“Let me see it.”

Sarah scrambled to her feet. “Leave it go, Gracie. It’s getting late. You’re stuck up with leaves. Come on, I’ll dust you.”

“Show me or I’ll tell Mam you’re making pictures in church. It’s a sin.”

Sarah grabbed her sister’s pigtail. “I’ll tell Mr. Ebbitt you like to look at his belly when he laughs.”

“Sare! You wouldn’t dare.”

“Quits?”

“Badger face,” Gracie muttered. “Quits.”

“You ready to go?” Sarah pulled her to her feet and picked the leaves out of her hair.

“I don’t mess.”

“Okay.” Sarah tugged a brown plait.

The road widened out, and a split-rail fence replaced the trees to the north. Beyond the fence lay a field, harvested and plowed under, looking rich with its jeweling of colored leaves. They climbed over the rails and struck out across the plowed ground toward the Ebbitt house and barn, a quarter-mile distant.

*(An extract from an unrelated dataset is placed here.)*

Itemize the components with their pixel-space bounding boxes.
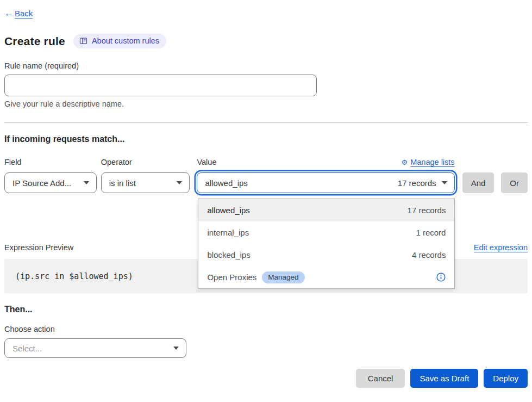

Gracie stumbled and caught her sister’s skirt to steady herself. “Mr. Ebbitt don’t like us walking through the field,” she said peevishly as the clods broke under her small boots, turning her ankles and tripping her. “Mr. Ebbitt says we’re to go around on the road like people, ’stead of traipsing through the field like rabbits.”

Sarah raised her skirts a little and picked her way daintily over the uneven ground. “Road’s the long way ’round, Gracie.”

Gracie gave her sister a baleful stare.

Beyond the barn, Sam, his shirtsleeves rolled down and his collar buttoned to his throat, stood with his back to them. Lifting his powerful arms over his head, he squeezed the wooden legs of a post-hole digger together before plunging it into the ground.

“Hey, Mr. Ebbitt,” Gracie called. She waved as he put his beard over his shoulder to see who was hailing him.

“Afternoon, Gracie, Sarah.” He set the post-hole digger against the rails and mopped the sweat from his eyes with a grayish handkerchief. “How’s your ma and pa?”